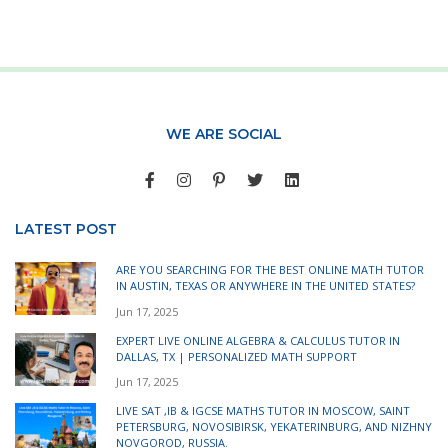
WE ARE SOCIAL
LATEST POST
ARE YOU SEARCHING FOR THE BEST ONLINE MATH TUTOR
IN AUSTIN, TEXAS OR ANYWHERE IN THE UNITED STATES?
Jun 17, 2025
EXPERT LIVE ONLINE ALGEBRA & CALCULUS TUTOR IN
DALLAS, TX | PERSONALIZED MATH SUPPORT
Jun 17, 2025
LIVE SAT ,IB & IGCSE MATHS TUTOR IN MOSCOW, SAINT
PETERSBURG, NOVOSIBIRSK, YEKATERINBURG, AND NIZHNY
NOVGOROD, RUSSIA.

━━━━

## [Activity]
Make a list of all lines in the data that contain "ONLINE".

## [Solution]
ARE YOU SEARCHING FOR THE BEST ONLINE MATH TUTOR
EXPERT LIVE ONLINE ALGEBRA & CALCULUS TUTOR IN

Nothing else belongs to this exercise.